8. (Him/Her) Coming

4.7K 121 13
                                    

"Sebelum membaca, absen dari kota mana kamu berasal?"

• Selamat Membaca •

•••

"Hapus!" titah Arini geram. Tangannya terlihat gemetar saat menunjuk ponsel Ragaz yang masih menayangkan video tak senonoh dirinya. Sedangkan Ragaz hanya tersenyum menyeringai melihat Arini yang terlihat pucat disana.

Dalam hidupnya, kejadian ini, hari ini, dan semua hal yang berkaitan dengan apa yang dilakukannya bersama Ragaz, total menjadi pengalaman paling buruk yang dialaminya semasa hidup. Arini sebenarnya sudah teramat takut. Namun terus mencoba berdiri, kuat melawan Ragaz yang terlihat santai di sofa.

Dari tadi ponselnya terasa bergetar di tangannya. Kedua sahabatnya pasti mencarinya. Namun memilih untuk tidak peduli, karena ada hal yang lebih penting disini. Menyangkut masa depannya.

Yang detik ini ia sadari. Entah ia masih punya masa depan atau tidak.

"Gue udah ngomong baik-baik. Gue juga nggak mau ada masalah. Sekali lo hapus semua video atau foto gue di HP lo, urusan kita selesai. Dan masalah ini nggak akan besar. Jadi gue minta tolong buat hapus semuanya, sekarang," ucap Arini tenang.

"Haha, kocak. Gue nggak tau lo sebenernya itu pinter atau goblok. Arini, Arini, jadi cewek kok bego banget. Lo terlalu naif," balas Ragaz tajam. Cowok itu sudah kembali memasukkan ponselnya ke saku bajunya. Kondisi Ragaz masih dengan memakai celana pendeknya yang sedikit mengetat. Sedangkan celana abu-abunya masih tergeletak ditengah-tengah ruangan.

"Mau lo apa sekarang?" tanya Arini jengah. Dirinya kembali mual. Pikiran-pikiran buruk terus berdatangan pada otaknya.

"Simple. Kalau lo nggak mau video lo kesebar, lo harus muasin gue kapanpun gue mau. Nggak susah, 'kan?" ujar Ragaz tersenyum menyeringai menatap Arini.

"Brengsek. Lo kira gue lonte?" sarkas Arini menatap marah Ragaz yang terkekeh kecil ditempatnya.

"Loh, emang lo nggak sadar? Lo 'kan, emang lonte gue dari awal, Arini. Jalang gue," balas Ragaz tertawa ditempatnya.

"Jaga mulut lo!" ucap Arini bergetar. Tangannya kembali menunjuk Ragaz dengan matanya yang sudah kembali berkaca-kaca. Rasanya benar-benar sakit mendengar ucapan orang yang masih ia cintai itu.

"Alah, udah nggak usah drama. Buruan sini, mumpung gue masih sedikit tegang nih," ucap Ragaz.

"Gue nggak mau!" Suara Arini terdengar naik membuat Ragaz menggeram ditempatnya.

"Dasar perek. Lo mau gue kirim videonya ke grup sekolah sekarang? Atau ke orang tua lo?

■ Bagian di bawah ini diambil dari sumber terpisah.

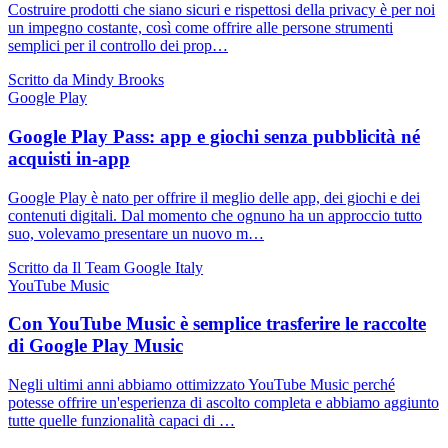
Costruire prodotti che siano sicuri e rispettosi della privacy è per noi
un impegno costante, così come offrire alle persone strumenti
semplici per il controllo dei prop…
Scritto da Mindy Brooks
Google Play
Google Play Pass: app e giochi senza pubblicità né
acquisti in-app
Google Play è nato per offrire il meglio delle app, dei giochi e dei
contenuti digitali. Dal momento che ognuno ha un approccio tutto
suo, volevamo presentare un nuovo m…
Scritto da Il Team Google Italy
YouTube Music
Con YouTube Music è semplice trasferire le raccolte
di Google Play Music
Negli ultimi anni abbiamo ottimizzato YouTube Music perché
potesse offrire un'esperienza di ascolto completa e abbiamo aggiunto
tutte quelle funzionalità capaci di …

Biar Bapak lo yang penyakitan itu makin sekarat liat anaknya ngelonte di sini?" Arini menutup mulutnya dengan tangannya yang gemetar. Cewek itu sudah terisak ditempatnya.

"Buruan, anjing. Gue nggak punya banyak waktu. Kalau nggak mau biar gue kirim sekarang juga," ucap Ragaz tak sabaran. Dirinya hanya menatap datar Arini yang menangis dengan tubuh gemetar itu. Tidak ada satupun belas kasihan nya melihat Arini yang seperti itu.

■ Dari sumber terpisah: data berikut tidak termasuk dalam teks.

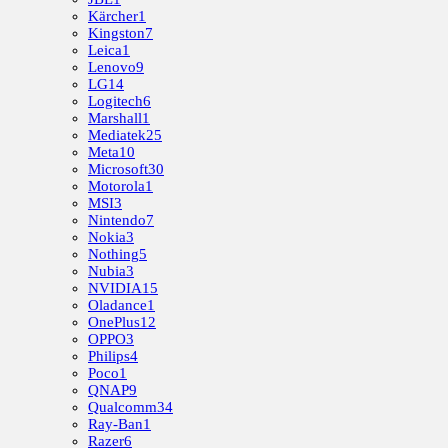
Kärcher
1
Kingston
7
Leica
1
Lenovo
9
LG
14
Logitech
6
Marshall
1
Mediatek
25
Meta
10
Microsoft
30
Motorola
1
MSI
3
Nintendo
7
Nokia
3
Nothing
5
Nubia
3
NVIDIA
15
Oladance
1
OnePlus
12
OPPO
3
Philips
4
Poco
1
QNAP
9
Qualcomm
34
Ray-Ban
1
Razer
6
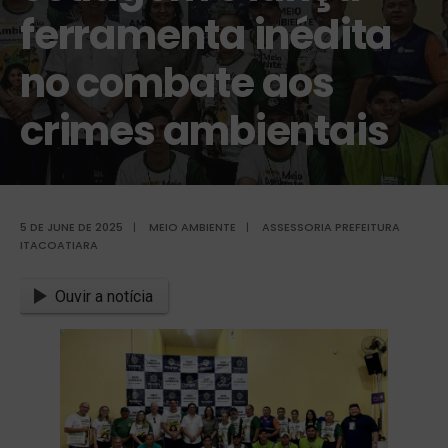
ferramenta inédita
no combate aos
crimes ambientais
5 DE JUNE DE 2025
|
MEIO AMBIENTE
|
ASSESSORIA PREFEITURA
ITACOATIARA
Ouvir a notícia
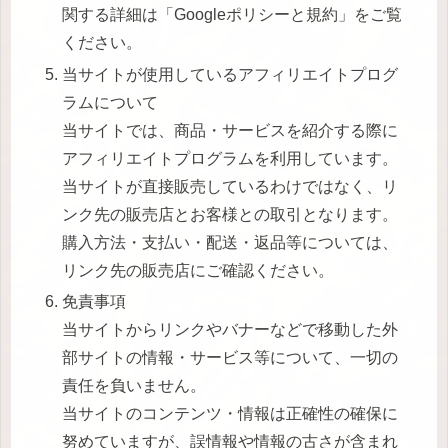
関する詳細は「Googleポリシーと規約」をご覧
ください。
当サイトが使用しているアフィリエイトプログ
ラムについて
当サイトでは、商品・サービスを紹介する際に
アフィリエイトプログラムを利用しています。
当サイトが直接販売しているわけではなく、リ
ンク先の販売店とお客様との取引となります。
購入方法・支払い・配送・返品等については、
リンク先の販売店にご確認ください。
免責事項
当サイトからリンクやバナーなどで移動した外
部サイトの情報・サービス等について、一切の
責任を負いません。
当サイトのコンテンツ・情報は正確性の確保に
努めていますが、誤情報や情報の古さが含まれ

Arini mengangkat kepalanya. Masih dengan terisak cewek itu menganggukkan kepalanya sembari berjalan mendekati Ragaz yang kini tersenyum penuh kemenangan.

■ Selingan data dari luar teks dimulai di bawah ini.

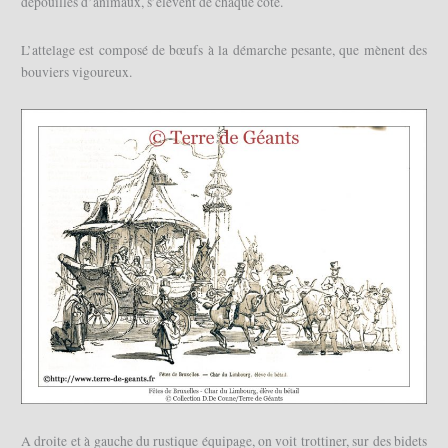
dépouilles d’animaux, s’élèvent de chaque côté.
L’attelage est composé de bœufs à la démarche pesante, que mènent des
bouviers vigoureux.
A droite et à gauche du rustique équipage, on voit trottiner, sur des bidets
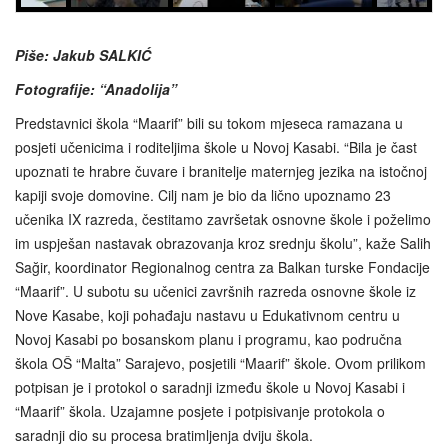
Piše: Jakub SALKIĆ
Fotografije: “Anadolija”
Predstavnici škola “Maarif” bili su tokom mjeseca ramazana u
posjeti učenicima i roditeljima škole u Novoj Kasabi. “Bila je čast
upoznati te hrabre čuvare i branitelje maternjeg jezika na istočnoj
kapiji svoje domovine. Cilj nam je bio da lično upoznamo 23
učenika IX razreda, čestitamo završetak osnovne škole i poželimo
im uspješan nastavak obrazovanja kroz srednju školu”, kaže Salih
Sağir, koordinator Regionalnog centra za Balkan turske Fondacije
“Maarif”. U subotu su učenici završnih razreda osnovne škole iz
Nove Kasabe, koji pohađaju nastavu u Edukativnom centru u
Novoj Kasabi po bosanskom planu i programu, kao područna
škola OŠ “Malta” Sarajevo, posjetili “Maarif” škole. Ovom prilikom
potpisan je i protokol o saradnji između škole u Novoj Kasabi i
“Maarif” škola. Uzajamne posjete i potpisivanje protokola o
saradnji dio su procesa bratimljenja dviju škola.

"Hadeh gitu aja lama. Padahal seneng 'kan, dikasih kontol. Buruan jalannya. Mulai sekarang lo itu perek gue, lo harus inget. Video lo bakal aman selagi lo nurut." Ragaz tersenyum menyeringai melihat Arini yang sudah berjongkok diantara kakinya yang terbuka.

---

"Arini lo kenapa?" Elena bertanya panik saat Arini datang ke kelas dengan matanya yang sembab. Wajah cewek itu terlihat kacau.